In the 19th century, the so-called "Starorusin idea" slowly evolved from vague Pan-East Slavism into a strong Pro-Moscow tendency. In the Lemko territory (where ideas arrived with a rather considerable delay), by the 20th century, the intelligentsia and the active peasantry were in good part engaged in the Russophile movement.

The origins of this movement were several. First a very strong influence came directly or indirectly from Moscow -- or more precisely from St. Petersburg. After the defeat in the Crimean War, Russian foreign policy focused, in part, on punishing Austria for lack of assistance. Here was a country (Austria) which the Russians had saved as an Empire in 1849 when Tsarist troops selflessly defeated the Hungarian rebels on behalf of the Habsburgs. Six years later, in the Crimean Crisis, the Austrians stood aside as neutrals and Russians could not forgive this ingratitude. Beyond that, in Russian Political-Religious circles there developed the idea of pan-Slavism which in its lesser phase included the East Slavic people of the Austro-Hungarian State, in its middle-sized form all the Orthodox Slavs and in its grandest phase all Slavs whether Orthodox, Catholic or even Moslem.

More below
 

petros

The Central Scrutinizer
Nov 21, 2008
110,113
11,718
113
Low Earth Orbit
Beginning in the 1870s, the Tsarist regime began to take action. The first group to feel the pan-slavic pressures was the East-Slavic people of Austria-Hungary (we will not discuss here the other grander ideas of Pan-Slavism). At the same time in the self-same area the Ukrainian idea was taking root. While in the main Ukrainianism succeeded in Galicia, the same cannot be said to be true in Lemkovyna.

In direct action the Tsarist regime funded newspapers and agitators and positions for Lesko youth in Russian Orthodox seminaries. The attempt was made to develop a base amongst the intellectuals and the general peasant population for the reception of Orthodox propaganda and, more importantly, for the reception of a trained (Russian) orthodox clergy that just started to emerge from orthodox schools at the beginning of the 20th century. Let us note clearly here, that -- whatever one's personal religious feelings (or lack thereof) -- to join the Orthodox Church meant, for all practical purposes, that one declared oneself as a "Russian" and thus it was a strong "political" declaration.
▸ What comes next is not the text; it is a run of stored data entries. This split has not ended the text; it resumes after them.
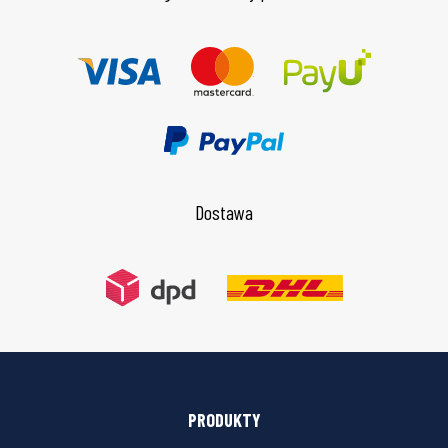
Dostawa
PRODUKTY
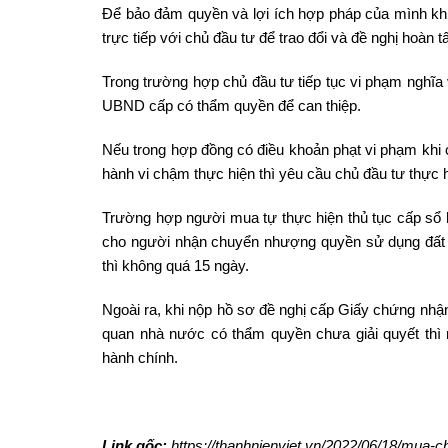
Để bảo đảm quyền và lợi ích hợp pháp của mình kh
trực tiếp với chủ đầu tư để trao đổi và đề nghị hoàn 
Trong trường hợp chủ đầu tư tiếp tục vi phạm nghĩa
UBND cấp có thẩm quyền để can thiệp.
Nếu trong hợp đồng có điều khoản phạt vi phạm khi 
hành vi chậm thực hiện thì yêu cầu chủ đầu tư thực h
Trường hợp người mua tự thực hiện thủ tục cấp sổ
cho người nhận chuyển nhượng quyền sử dụng đất 
thì không quá 15 ngày.
Ngoài ra, khi nộp hồ sơ đề nghị cấp Giấy chứng nhận
quan nhà nước có thẩm quyền chưa giải quyết thì 
hành chính.
Link gốc:
https://thanhnienviet.vn/2022/06/18/mua-c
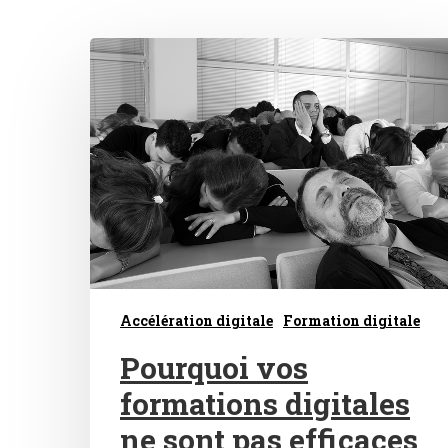
Hit enter to search or ESC to close
Accélération digitale
Formation digitale
Pourquoi vos
formations digitales
ne sont pas efficaces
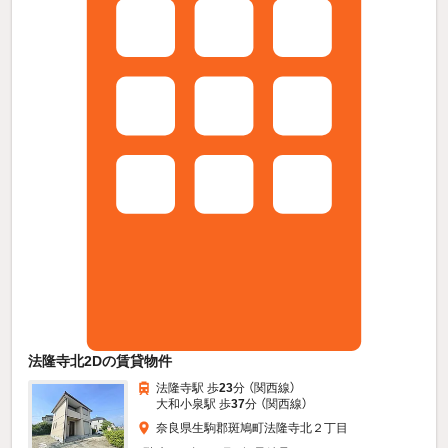
法隆寺北2Dの賃貸物件
法隆寺駅 歩
23
分 （関西線）
大和小泉駅 歩
37
分 （関西線）
奈良県生駒郡斑鳩町法隆寺北２丁目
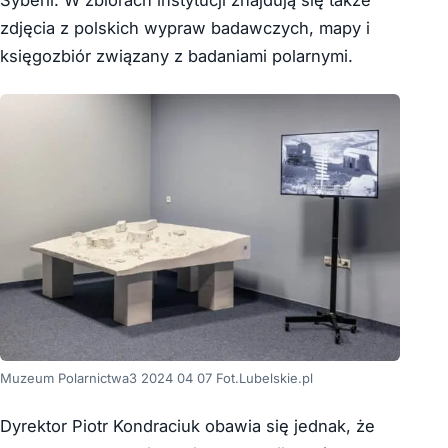
zdjęcia z polskich wypraw badawczych, mapy i
księgozbiór związany z badaniami polarnymi.
Muzeum Polarnictwa3 2024 04 07 Fot.Lubelskie.pl
Dyrektor Piotr Kondraciuk obawia się jednak, że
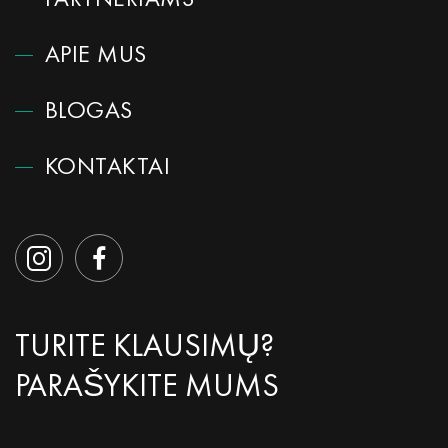
PARTNERIAMS
APIE MUS
BLOGAS
KONTAKTAI
TURITE KLAUSIMŲ?
PARAŠYKITE MUMS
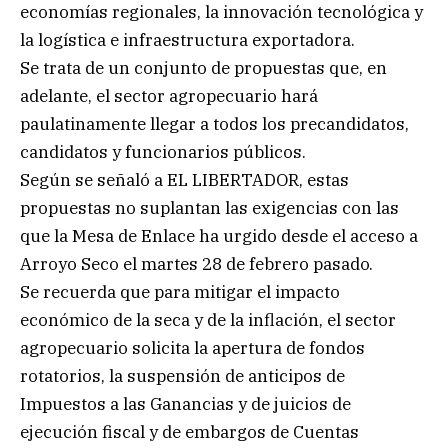
economías regionales, la innovación tecnológica y
la logística e infraestructura exportadora.
Se trata de un conjunto de propuestas que, en
adelante, el sector agropecuario hará
paulatinamente llegar a todos los precandidatos,
candidatos y funcionarios públicos.
Según se señaló a EL LIBERTADOR, estas
propuestas no suplantan las exigencias con las
que la Mesa de Enlace ha urgido desde el acceso a
Arroyo Seco el martes 28 de febrero pasado.
Se recuerda que para mitigar el impacto
económico de la seca y de la inflación, el sector
agropecuario solicita la apertura de fondos
rotatorios, la suspensión de anticipos de
Impuestos a las Ganancias y de juicios de
ejecución fiscal y de embargos de Cuentas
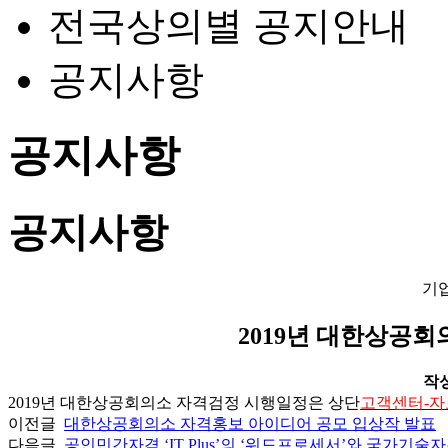
전국상의별 공지안내
공지사항
공지사항
공지사항
기
2019년 대한상공
작성일
2019
년 대한상공회의소 자격검정 시행일정은 상단
고객센터-
이전글
대한상공회의소 자격홍보 아이디어 공모 입상작 발표
다음글
공인민간자격 ‘IT Plus’의 ‘워드프로세서’와 국가기술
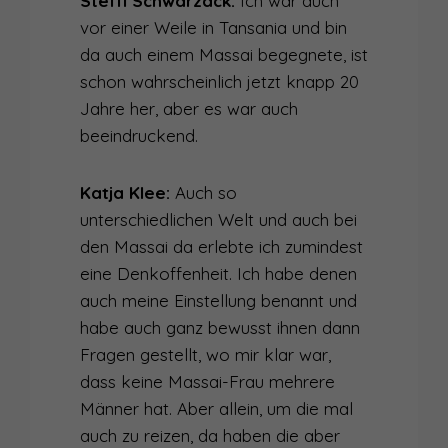
Steffi Schwarzack:
Ich war auch
vor einer Weile in Tansania und bin
da auch einem Massai begegnete, ist
schon wahrscheinlich jetzt knapp 20
Jahre her, aber es war auch
beeindruckend.
Katja Klee:
Auch so
unterschiedlichen Welt und auch bei
den Massai da erlebte ich zumindest
eine Denkoffenheit. Ich habe denen
auch meine Einstellung benannt und
habe auch ganz bewusst ihnen dann
Fragen gestellt, wo mir klar war,
dass keine Massai-Frau mehrere
Männer hat. Aber allein, um die mal
auch zu reizen, da haben die aber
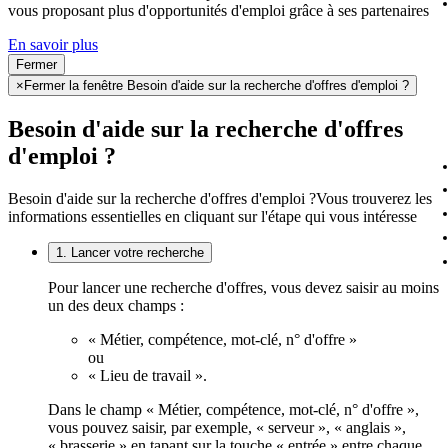
vous proposant plus d'opportunités d'emploi grâce à ses partenaires
En savoir plus
Fermer
×
Fermer la fenêtre Besoin d'aide sur la recherche d'offres d'emploi ?
Besoin d'aide sur la recherche d'offres
d'emploi ?
Besoin d'aide sur la recherche d'offres d'emploi ?
Vous trouverez les
informations essentielles en cliquant sur l'étape qui vous intéresse
1. Lancer votre recherche
Pour lancer une recherche d'offres, vous devez saisir au moins
un des deux champs :
« Métier, compétence, mot-clé, n° d'offre »
ou
« Lieu de travail ».
Dans le champ « Métier, compétence, mot-clé, n° d'offre »,
vous pouvez saisir, par exemple, « serveur », « anglais »,
« brasserie » en tapant sur la touche « entrée » entre chaque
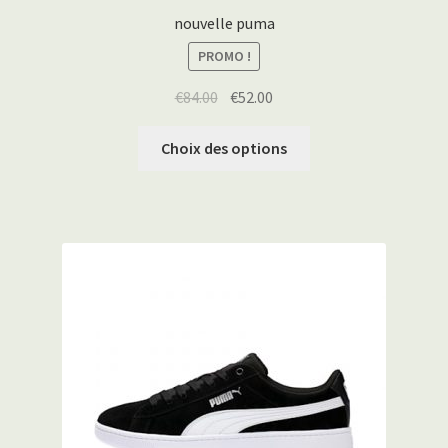
nouvelle puma
PROMO !
€
84.00
€
52.00
Choix des options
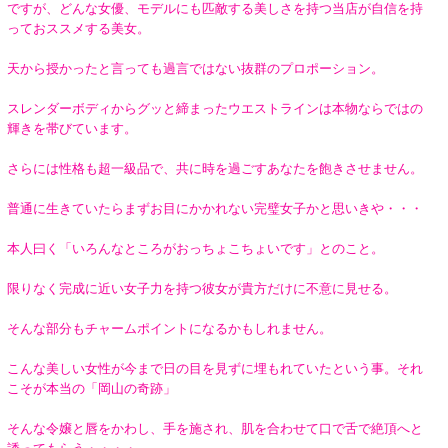
ですが、どんな女優、モデルにも匹敵する美しさを持つ当店が自信を持
っておススメする美女。
天から授かったと言っても過言ではない抜群のプロポーション。
スレンダーボディからグッと締まったウエストラインは本物ならではの
輝きを帯びています。
さらには性格も超一級品で、共に時を過ごすあなたを飽きさせません。
普通に生きていたらまずお目にかかれない完璧女子かと思いきや・・・
本人曰く「いろんなところがおっちょこちょいです」とのこと。
限りなく完成に近い女子力を持つ彼女が貴方だけに不意に見せる。
そんな部分もチャームポイントになるかもしれません。
こんな美しい女性が今まで日の目を見ずに埋もれていたという事。それ
こそが本当の「岡山の奇跡」
そんな令嬢と唇をかわし、手を施され、肌を合わせて口で舌で絶頂へと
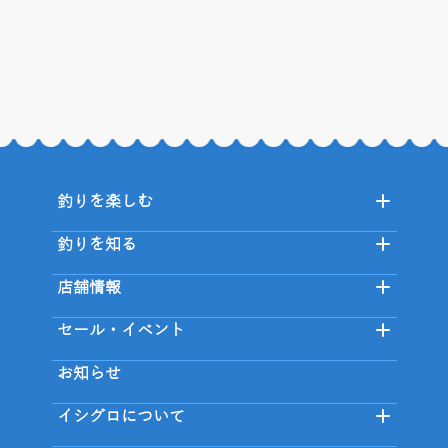
釣りを楽しむ
釣りを知る
店舗情報
セール・イベント
お知らせ
イシグロについて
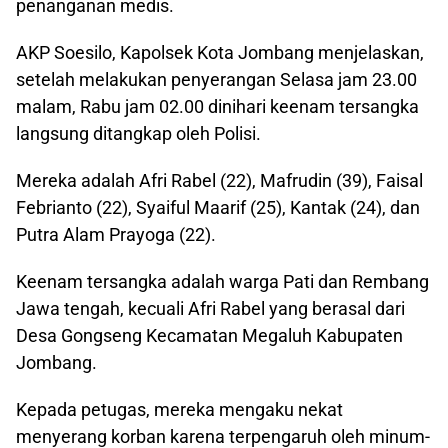
penanganan medis.
AKP Soesilo, Kapolsek Kota Jombang menjelaskan,
setelah melakukan penyerangan Selasa jam 23.00
malam, Rabu jam 02.00 dinihari keenam tersangka
langsung ditangkap oleh Polisi.
Mereka adalah Afri Rabel (22), Mafrudin (39), Faisal
Febrianto (22), Syaiful Maarif (25), Kantak (24), dan
Putra Alam Prayoga (22).
Keenam tersangka adalah warga Pati dan Rembang
Jawa tengah, kecuali Afri Rabel yang berasal dari
Desa Gongseng Kecamatan Megaluh Kabupaten
Jombang.
Kepada petugas, mereka mengaku nekat
menyerang korban karena terpengaruh oleh minum-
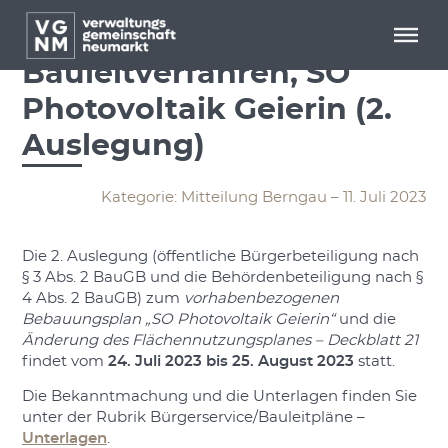
Menü überspringen
Menü überspringen
Bekanntmachung –
Bauleitverfahren, SO
Photovoltaik Geierin (2.
Auslegung)
Kategorie: Mitteilung Berngau – 11. Juli 2023
Die 2. Auslegung (öffentliche Bürgerbeteiligung nach
§ 3 Abs. 2 BauGB und die Behördenbeteiligung nach §
4 Abs. 2 BauGB) zum
vorhabenbezogenen
Bebauungsplan „SO Photovoltaik Geierin“
und die
Änderung des Flächennutzungsplanes – Deckblatt 21
findet vom
24. Juli 2023 bis 25. August 2023
statt.
Die Bekanntmachung und die Unterlagen finden Sie
unter der Rubrik Bürgerservice/Bauleitpläne –
Unterlagen
.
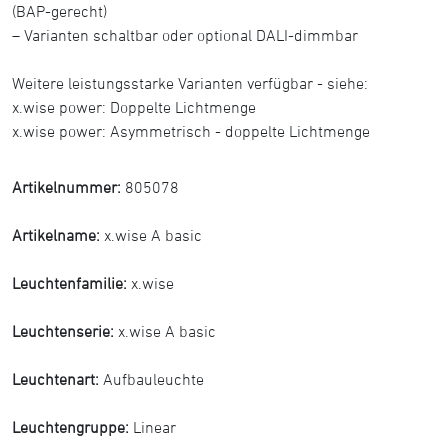
(BAP-gerecht)
– Varianten schaltbar oder optional DALI-dimmbar
Weitere leistungsstarke Varianten verfügbar - siehe:
x.wise power: Doppelte Lichtmenge
x.wise power: Asymmetrisch - doppelte Lichtmenge
Artikelnummer:
805078
Artikelname:
x.wise A basic
Leuchtenfamilie:
x.wise
Leuchtenserie:
x.wise A basic
Leuchtenart:
Aufbauleuchte
Leuchtengruppe:
Linear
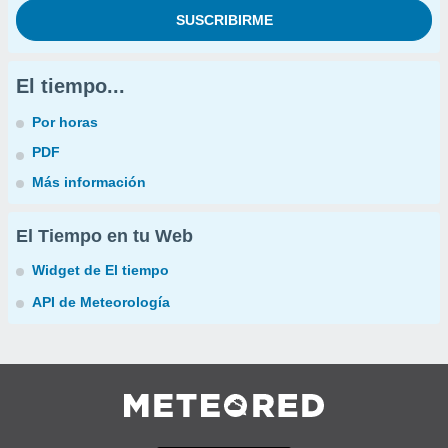
El tiempo...
Por horas
PDF
Más información
El Tiempo en tu Web
Widget de El tiempo
API de Meteorología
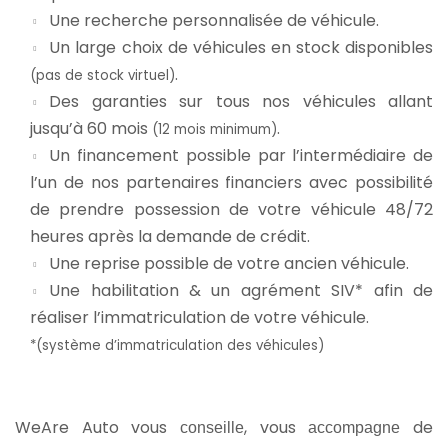
Une recherche personnalisée de véhicule.
Un large choix de véhicules en stock disponibles
.
(pas de stock virtuel)
Des garanties sur tous nos véhicules allant
jusqu’à 60 mois
.
(12 mois minimum)
Un financement possible par l’intermédiaire de
l’un de nos partenaires financiers avec possibilité
de prendre possession de votre véhicule 48/72
heures après la demande de crédit.
Une reprise possible de votre ancien véhicule.
Une habilitation & un agrément SIV* afin de
réaliser l’immatriculation de votre véhicule.
*(système d’immatriculation des véhicules)
WeAre Auto vous
, vous
de
conseille
accompagne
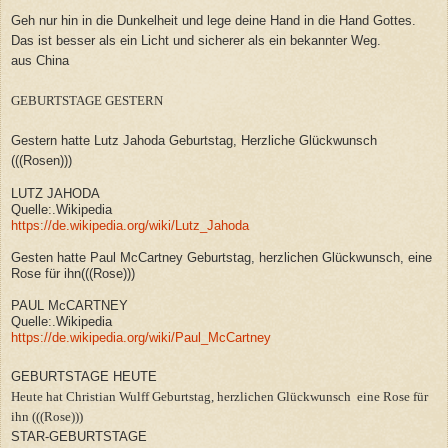
Geh nur hin in die Dunkelheit und lege deine Hand in die Hand Gottes.
Das ist besser als ein Licht und sicherer als ein bekannter Weg.
aus China
GEBURTSTAGE GESTERN
Gestern hatte Lutz Jahoda Geburtstag, Herzliche Glückwunsch
(((Rosen)))
LUTZ JAHODA
Quelle:.Wikipedia
https://de.wikipedia.org/wiki/Lutz_Jahoda
Gesten hatte Paul McCartney Geburtstag, herzlichen Glückwunsch, eine
Rose für ihn(((Rose)))
PAUL McCARTNEY
Quelle:.Wikipedia
https://de.wikipedia.org/wiki/Paul_McCartney
GEBURTSTAGE HEUTE
Heute hat Christian Wulff Geburtstag, herzlichen Glückwunsch eine Rose für
ihn (((Rose)))
STAR-GEBURTSTAGE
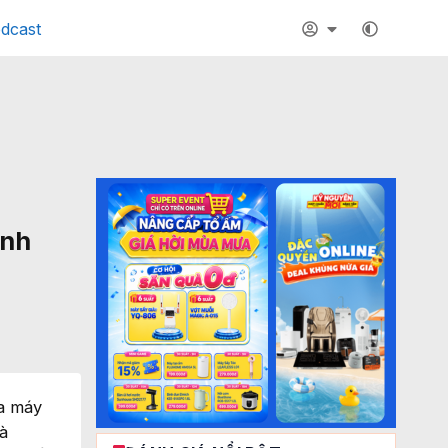
dcast
inh
ủa máy
là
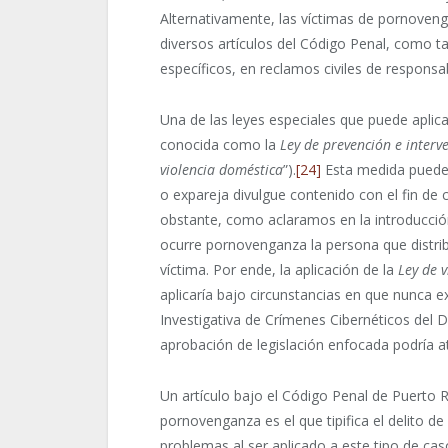
Alternativamente, las víctimas de pornoveng
diversos artículos del Código Penal, como t
específicos, en reclamos civiles de responsab
Una de las leyes especiales que puede aplica
conocida como la
Ley de prevención e interv
violencia doméstica
”).
[24]
Esta medida puede 
o expareja divulgue contenido con el fin de
obstante, como aclaramos en la introducció
ocurre pornovenganza la persona que distrib
víctima. Por ende, la aplicación de la
Ley de 
aplicaría bajo circunstancias en que nunca ex
Investigativa de Crímenes Cibernéticos del D
aprobación de legislación enfocada podría a
Un artículo bajo el Código Penal de Puerto R
pornovenganza es el que tipifica el delito de
problemas al ser aplicado a este tipo de ca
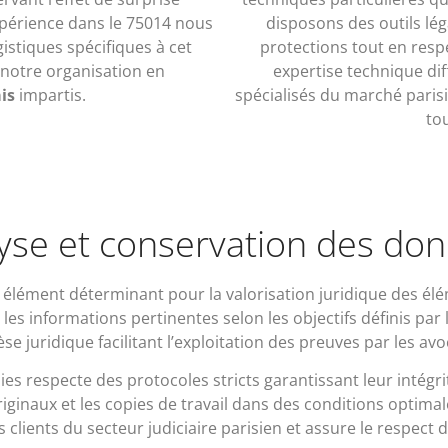
xpérience dans le 75014 nous
disposons des outils lé
istiques spécifiques à cet
protections tout en respe
 notre organisation en
expertise technique dif
is
impartis.
spécialisés du marché parisi
to
yse et conservation des do
n élément déterminant pour la valorisation juridique des élé
 les informations pertinentes selon les objectifs définis par
e juridique facilitant l’exploitation des preuves par les avo
es respecte des protocoles stricts garantissant leur intégr
iginaux et les copies de travail dans des conditions optimal
s clients du secteur judiciaire parisien et assure le respec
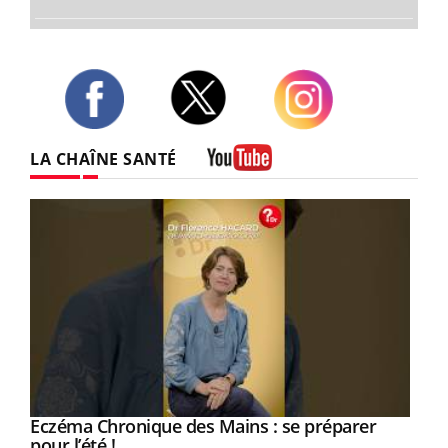
Twitter
Facebook
Instagram
LA CHAÎNE SANTÉ
Youtube
Eczéma Chronique des Mains : se préparer
Youtube
Youtube
pour l’été !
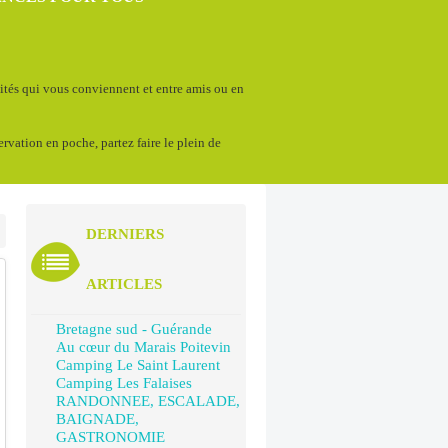
vités qui vous conviennent et entre amis ou en
servation en poche, partez faire le plein de
DERNIERS
ARTICLES
Bretagne sud - Guérande
Au cœur du Marais Poitevin
Camping Le Saint Laurent
Camping Les Falaises
RANDONNEE, ESCALADE,
BAIGNADE,
GASTRONOMIE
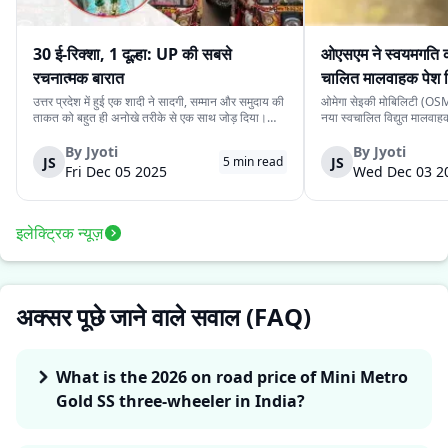
30 ई-रिक्शा, 1 दूल्हा: UP की सबसे
ओएसएम ने स्वयमगति क
रचनात्मक बारात
चालित मालवाहक पेश 
उत्तर प्रदेश में हुई एक शादी ने सादगी, सम्मान और समुदाय की
ओमेगा सेइकी मोबिलिटी (OSM)
ताकत को बहुत ही अनोखे तरीके से एक साथ जोड़ दिया।
नया स्वचालित विद्युत मालवा
देवरिया जिले के एक दूल्हे के पास अपने बारातियों के लिये महंगे
है। इसकी कीमत ₹4.15 लाख 
वाहन की व्यवस्था करने के लिये पर्याप्त साधन नहीं थे।
के स्वचालित यात्री संस्करण 
By
Jyoti
By
Jyoti
JS
JS
5
min read
लेकिन दोस्ती की भावना ने उस...
लिये प्रस्तुत किया गया दूसरा 
Fri Dec 05 2025
Wed Dec 03 2
इलेक्ट्रिक न्यूज़
अक्सर पूछे जाने वाले सवाल (FAQ)
What is the 2026 on road price of Mini Metro
Gold SS three-wheeler in India?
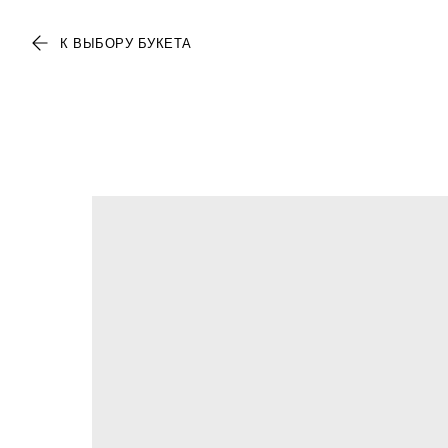
К ВЫБОРУ БУКЕТА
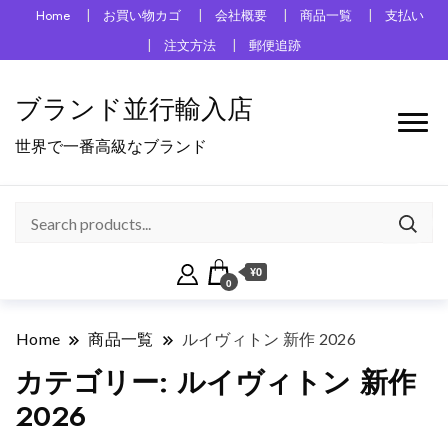
Home
お買い物カゴ
会社概要
商品一覧
支払い
注文方法
郵便追跡
ブランド並行輸入店
世界で一番高級なブランド
¥0
0
Home
商品一覧
ルイヴィトン 新作 2026
カテゴリー:
ルイヴィトン 新作
2026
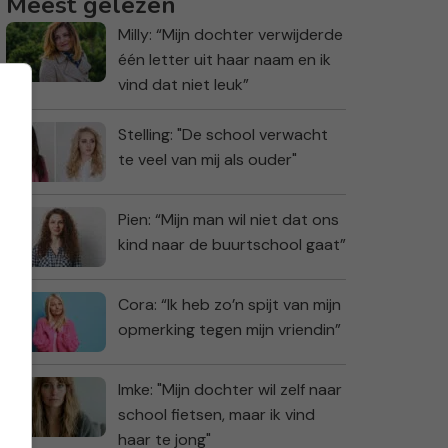
Meest gelezen
Milly: “Mijn dochter verwijderde
één letter uit haar naam en ik
vind dat niet leuk”
Stelling: "De school verwacht
te veel van mij als ouder"
Pien: “Mijn man wil niet dat ons
kind naar de buurtschool gaat”
Cora: “Ik heb zo’n spijt van mijn
opmerking tegen mijn vriendin”
Imke: "Mijn dochter wil zelf naar
school fietsen, maar ik vind
haar te jong"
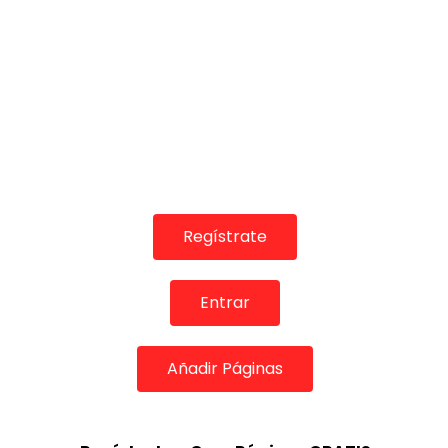
Regístrate
Entrar
Añadir Páginas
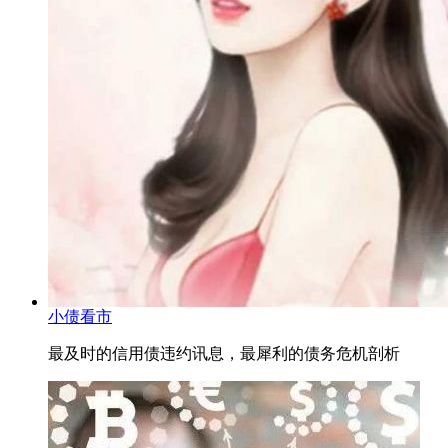
小债看市
最及时的信用债违约讯息，最犀利的债务危机剖析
The magnetic pull of Russophilism was felt also among the Greek Catholic clergy, so much so that some priests entered orthodox service when the chance for such action arose during the Russian invasion of W.W.I.

A very powerful indirect influence on Lemkovyna came from North America where the Holy Synod of the Russian Orthodox Church sent missionaries. While it is true Russian Orthodoxy had old religious roots in Alaska and along the Pacific coast, the new missionaries came not to those areas but rather to the immigrant communities from Galicia and the Carpathians. These people felt themselves under attack from the hostile Protestant and Roman Catholic Churches (the local Roman Catholic bishops were particularly adverse to the Byzantine-Slavonic rite and a married clergy, perceiving such things as not being true "Catholic") The Russian church, on the other hand, accepted these long-lost brothers, priests and laymen alike, with open arms. The Tsarist regime was pleased and happy to fund clerical stipends and church buildings. This feeling of having found a home was reflected in correspondence with the old country and in attitudes of the re-immigrants in their old communities. Beyond that, money and publications supporting orthodoxy and Russophilism began to flow in from North America.

More below
 

petros

The Central Scrutinizer
Nov 21, 2008
110,113
11,718
113
Low Earth Orbit
These Russian efforts began to bear fruit just before W.W.I when Orthodox quasi-parishes began to crop up in Lemkovyna and a pro-orthodox (Russian) newspaper, Lemko, began publication in Gorlice. However, all came to naught with the outbreak of the Great War. The Austrian Gendarmerie knew exactly who was a Russophil and who was not and, acting on orders issued under martial law conditions, the Austrian police and military security arrested, beat (killed), and shipped off to an internment camp in the village of Thalerhof near Graz in Stelrmark, all Russophils that could be caught. This is not the place to discuss the horrors of Thalerhof, but suffice to say that thousands died amongst the internees (who were aged from newborns to 90 years old) and that for the rest treatment was brutal. While there were a sprinkling of Ukrainians, Jews, Russophil Poles and even prostitutes the vast majority of internees were of the Russophil persuasion.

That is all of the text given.